David of course talked about his book, the central argument being that as we move information from a physical world (books on a shelf) to a digital realm (bits striped onto a raid drive) the very nature of how we store information is strained. Dewey’s Decimal system worked fine when there was only one place to put a book but when you need to classify data and could support multiple tags that pointed to the data, traditional hierarchical taxonomies break down. Pointing to shifts such as how people used to organize their CD collection to today when we create playlists of our digitized music on the fly and the recent hand-wringing over the question of Pluto and the qualities that make up a planet are shaking our very core understanding of knowledge.
David gave the example of The Library of Congress, the bastion of this old world order as perfectly tuned for the world of print. 7,000 books arrive each day and are cataloged and assigned their place in the great category tree which is our modern library system. Meetings are held when anomalies occur but are quickly resolved at weekly meetings.
Yet, this method quickly breaks down when we try and apply it to the internet. First there’s just the scale of it all. Over 100,000 blogs are created each day and Technorati’s latest stats show over 15 posts uploaded each second. Not only is it impossible to categorize something that is growing at this rate, it’s also a lost cause to try and filter it for quality. Instead of catching things on the way in as the Library of Congress is doing, in this day of cheap storage and bandwidth, it’s better just to chuck it all into the digital equivalent of a shoebox and let the algorithms sort it out later.
As the grand index of everything we know grows larger, it’s going to be vital that we build better tools around this data to help us find what we need. In the world of photos and music we already know the importance of good metadata. Geo-tagging, date-stamps, EXIM, and BPM data are useful in helping us make sense of what we have. Social interactions with data also add valuable insight. Tagging add a layer of intelligence that a simple algo cannot.
David also believes that your social network will also add an important filter on a generic dataset to help you locate something relevent or interesting. The news this week that Facebook is adding classifieds is important because something for sale by your Facebook friend is an order of magnitute more compelling that a generic Craigslist listing by someone you don’t know.
Our schools are not very well equipped to deal with how we need to work in this new world. Testing in schools is still a, “face forward, solipsitic experience” which doesn’t take into account how we learn things today. A more appropriate test of your child’s understanding of Roman History would be a collaborative project. David suggested that the teacher work with the class on creating a wiki on their topic. The process of hunting, gathering, verifying, and collating information from across the web would prepare them much better than any multiple choice test could today.
What was most interesting in David’s talk was that he also tempered what he said with warnings not to jump too far in one direction.

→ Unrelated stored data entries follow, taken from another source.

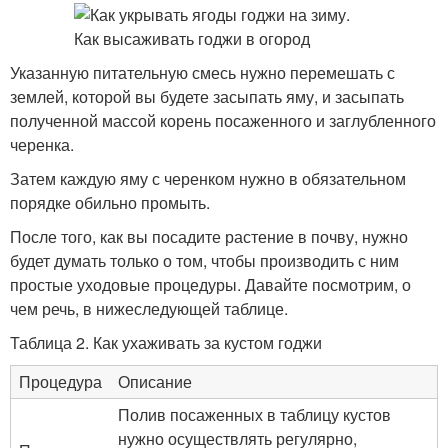
Указанную питательную смесь нужно перемешать с
землей, которой вы будете засыпать яму, и засыпать
полученной массой корень посаженного и заглубленного
черенка.
Затем каждую яму с черенком нужно в обязательном
порядке обильно промыть.
После того, как вы посадите растение в почву, нужно
будет думать только о том, чтобы производить с ним
простые уходовые процедуры. Давайте посмотрим, о
чем речь, в нижеследующей таблице.
Таблица 2. Как ухаживать за кустом годжи
Процедура
Описание
Полив посаженных в таблицу кустов
нужно осуществлять регулярно,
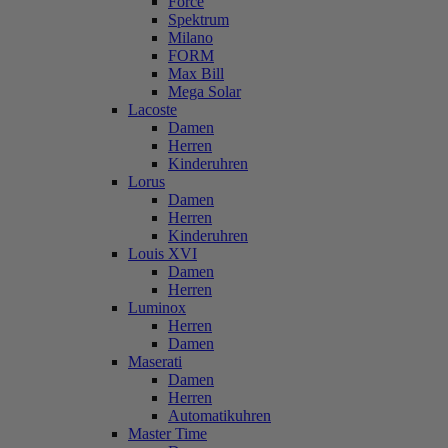
Force
Spektrum
Milano
FORM
Max Bill
Mega Solar
Lacoste
Damen
Herren
Kinderuhren
Lorus
Damen
Herren
Kinderuhren
Louis XVI
Damen
Herren
Luminox
Herren
Damen
Maserati
Damen
Herren
Automatikuhren
Master Time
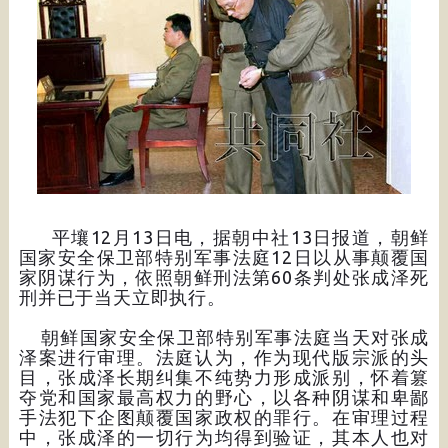
平壤12月13日电，据朝中社13日报道，朝鲜
国家安全保卫部特别军事法庭12日以从事颠覆国
家阴谋行为，依照朝鲜刑法第60条判处张成泽死
刑并已于当天立即执行。
朝鲜国家安全保卫部特别军事法庭当天对张成
泽案进行审理。法庭认为，作为现代版宗派的头
目，张成泽长期纠集不纯势力形成派别，怀着篡
夺党和国家最高权力的野心，以各种阴谋和卑鄙
手法犯下企图颠覆国家政权的罪行。在审理过程
中，张成泽的一切行为均得到验证，其本人也对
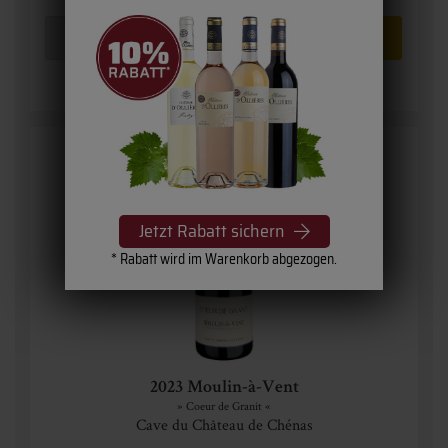
Jetzt Rabatt sichern
* Rabatt wird im Warenkorb abgezogen.
2023 Moulin-à-Vent
» Coeur de Granit «
Cave du Château de Chénas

Sometimes, especially in Silicon Valley, we get all wrapped up in the new and shiny and too quickly leave behind the tried and true. There is value in a top down taxonomy on which to hang your folksonomic tags. The examples of Amazon suggesting books on “adoption” for those searching “abortion” and the more recent Google’s autosuggest snafu kicking over “she invented” and suggesting “he invented” as a more appropriate are examples of what happens when you let the ants design the castle. A blended approach is more sensible in the long run.
He also touched on the value of mediated experience. There is a great filtering process that takes place when a book is published. Thoughts are collected, sentences are composed. The investment in putting words to print is an important quality filter. As we move to the digital world where it becomes possible to record every waking moment of your life, it’s important to hang onto that filtering process. Despite it’s banality, Twitter is still compelling because there is ultimately someone at the other end; it is, “mediated by human meaning.” JustinTV, on the other hand is just a pure stream without edits, a capture device at best and one that requires 1:1 time and attention to extract meaning from what is captured.
I obviously need to read his book. After I read Small Pieces, I was sufficiently inspired to quit my job at Dow Jones to join the blogging revolution at Six Apart. Lord knows what will happen after I read Miscellaneous.